(Exercise directions)
Within the listing below, determine how many lines hold the word "location". Give the number with no commentary.

--------------------------------------------------

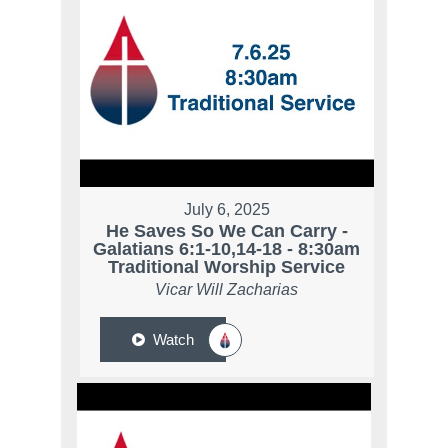
July 6, 2025
He Saves So We Can Carry -
Galatians 6:1-10,14-18 - 8:30am
Traditional Worship Service
Vicar Will Zacharias
Watch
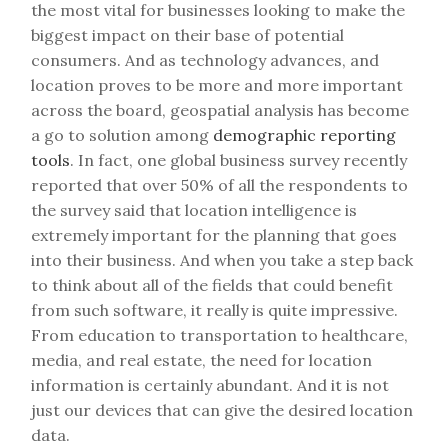
the most vital for businesses looking to make the
biggest impact on their base of potential
consumers. And as technology advances, and
location proves to be more and more important
across the board, geospatial analysis has become
a go to solution among
demographic reporting
tools
. In fact, one global business survey recently
reported that over 50% of all the respondents to
the survey said that location intelligence is
extremely important for the planning that goes
into their business. And when you take a step back
to think about all of the fields that could benefit
from such software, it really is quite impressive.
From education to transportation to healthcare,
media, and real estate, the need for location
information is certainly abundant. And it is not
just our devices that can give the desired location
data.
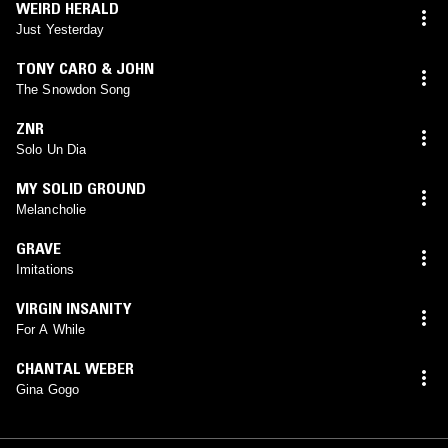
WEIRD HERALD
Just Yesterday
TONY CARO & JOHN
The Snowdon Song
ZNR
Solo Un Dia
MY SOLID GROUND
Melancholie
GRAVE
Imitations
VIRGIN INSANITY
For A While
CHANTAL WEBER
Gina Gogo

--------------------------------------------------

(Worked solution)
4